Technical Abstract: Meadowfoam (Limnanthes alba) is a commercial oilseed crop grown in Oregon. After extracting oil from seed, the remaining seed meal is rich in the secondary plant metabolite glucolimnanthin, which can be converted into pesticidal compounds such as 3-methoxybenzyl isothiocyanate (ITC) and 3-methoxyphenylacetonitrile (nitrile) in the presence of the enzyme myrosinase from unprocessed, ground meadowfoam seed. In previous studies, we demonstrated that ITC and nitrile derived from meadowfoam seed meal are toxic to the plant-parasitic nematode Meloidogyne hapla and the plant pathogen Pythium irregulare. In this study, we evaluated factors that influence the implementation of meadowfoam seed meal into agricultural production systems for soilborne pathogen control. Rate-finding experiments demonstrated that a 1.0% seed/seed meal formulation (w/w) was necessary to achieve nematode and pathogen suppression; seed meal alone was insufficient for complete M. hapla control and it stimulated the growth of P. irregulare.

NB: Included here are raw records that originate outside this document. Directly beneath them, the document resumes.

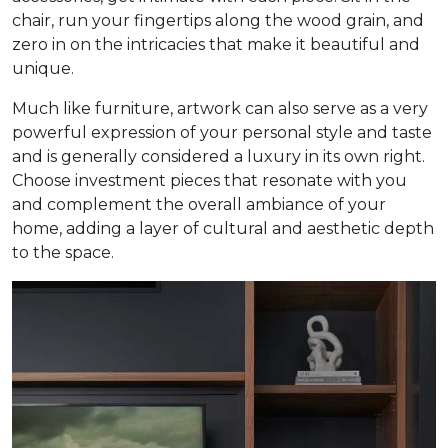
chair, run your fingertips along the wood grain, and
zero in on the intricacies that make it beautiful and
unique.
Much like furniture, artwork can also serve as a very
powerful expression of your personal style and taste
and is generally considered a luxury in its own right.
Choose investment pieces that resonate with you
and complement the overall ambiance of your
home, adding a layer of cultural and aesthetic depth
to the space.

When 1.0% seed/seed meal formulation was used, a greater soil amendment rate was required to cause 100% mortality in P. irregulare (1.0% w/w) than for M. hapla (0.5% w/w). In phytotoxicity experiments, soils amended with the 1.0% seed/seed meal formulation were toxic to wheat, cucumber, and tomato. However, phytotoxic effects could be mitigated by delayed planting into seed meal/seed amended soils. A final assay to monitor the release of ITC and nitrile as a function of M. hapla and P. irregulare mortality was conducted over a 6 day period in soils amended at 0.5 and 1.0% with the 1.0% seed/seed meal formulation. The response was rapid, with 100% mortality of both organisms within 2 h after exposure to amended soil. Concentrations of nitrile remained relatively constant over the 6 day period (~0.017 and 0.032 mg/ml at 0.5 and 1.0% amendment rates, respectively), whereas ITC production increased rapidly and peaked 12 to 24 hrs after amendment (0.083 and 0.171 mg/ml at 0.5 and 1.0% amendment rates, respectively) before returning to near undetectable levels.